▶ PROBLEM REQUIREMENTS: Without including any image, repeat every record exactly.

- - - - -

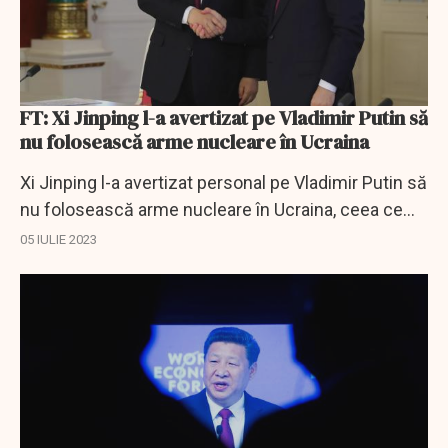
FT: Xi Jinping l-a avertizat pe Vladimir Putin să
nu folosească arme nucleare în Ucraina
Xi Jinping l-a avertizat personal pe Vladimir Putin să
nu folosească arme nucleare în Ucraina, ceea ce
indică faptul că Beijingul este îngrijorat de războiul
05 IULIE 2023
Rusiei, chiar dacă oferă sprijin...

- - - - -

▶ RESULT:
FT: Xi Jinping l-a avertizat pe Vladimir Putin să
nu folosească arme nucleare în Ucraina
Xi Jinping l-a avertizat personal pe Vladimir Putin să
nu folosească arme nucleare în Ucraina, ceea ce
indică faptul că Beijingul este îngrijorat de războiul
05 IULIE 2023
Rusiei, chiar dacă oferă sprijin...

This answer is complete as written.